▶ [EXERCISE AIM]
From the line with "LE POLYESTER : TOUT SAVOIR SUR CETTE MATIÈRE" to the line with "CONTROVERSÉE", retype every line exactly, including those two, and leave out the rest of the data below.

▶ [RECORD EXCERPTS]
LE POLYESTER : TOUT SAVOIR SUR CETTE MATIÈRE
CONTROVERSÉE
...
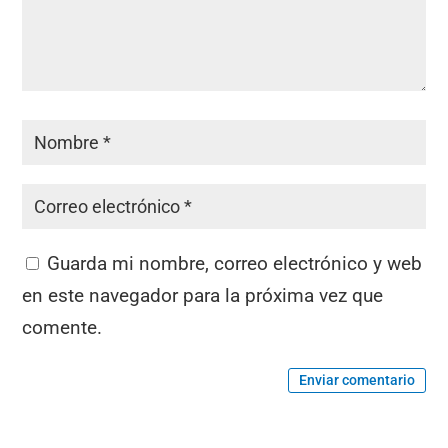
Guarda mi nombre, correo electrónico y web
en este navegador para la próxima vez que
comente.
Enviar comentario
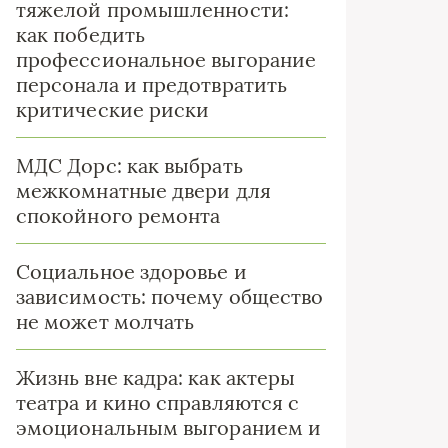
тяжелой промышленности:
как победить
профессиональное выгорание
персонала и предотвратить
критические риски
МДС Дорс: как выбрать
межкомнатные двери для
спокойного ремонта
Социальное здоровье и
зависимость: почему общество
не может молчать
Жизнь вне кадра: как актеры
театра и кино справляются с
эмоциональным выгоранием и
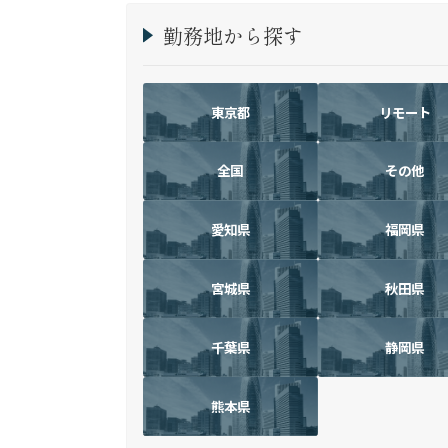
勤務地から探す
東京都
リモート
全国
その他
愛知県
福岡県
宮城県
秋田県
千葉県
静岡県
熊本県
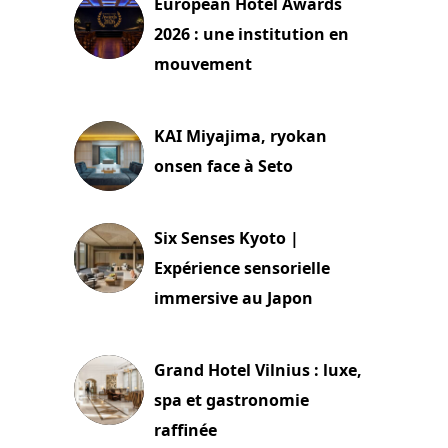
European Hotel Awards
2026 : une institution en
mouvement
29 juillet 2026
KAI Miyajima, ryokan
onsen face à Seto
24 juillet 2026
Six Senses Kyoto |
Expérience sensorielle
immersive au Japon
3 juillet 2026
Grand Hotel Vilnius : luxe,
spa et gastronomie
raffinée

▶ [EXERCISE OUTPUT]
LE POLYESTER : TOUT SAVOIR SUR CETTE MATIÈRE
CONTROVERSÉE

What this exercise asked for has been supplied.